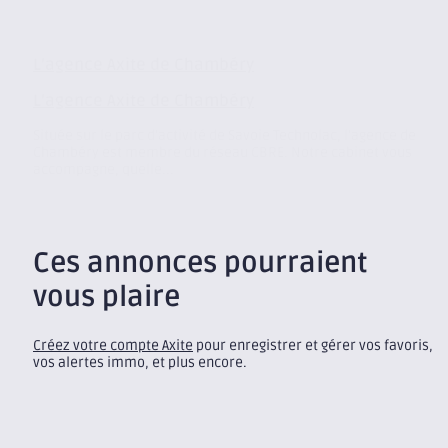
L’agence Axite de Chambéry
L’agence Axite de Chambéry
Située sur le parc d’activité de Savoie Technolac, l’agence de
Chambéry est membre du réseau CBRE. Notre cabinet vous
accompagne, quelle...
Ces annonces pourraient
vous plaire
Créez votre compte Axite
pour enregistrer et gérer vos favoris,
vos alertes immo, et plus encore.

**Task brief:**
Lines from the one containing "Chambéry est membre" through the last line of the data above are the only output wanted; restate them exactly.

**Task solution:**
Chambéry est membre du réseau CBRE. Notre cabinet vous
accompagne, quelle...
Ces annonces pourraient
vous plaire
Créez votre compte Axite
pour enregistrer et gérer vos favoris,
vos alertes immo, et plus encore.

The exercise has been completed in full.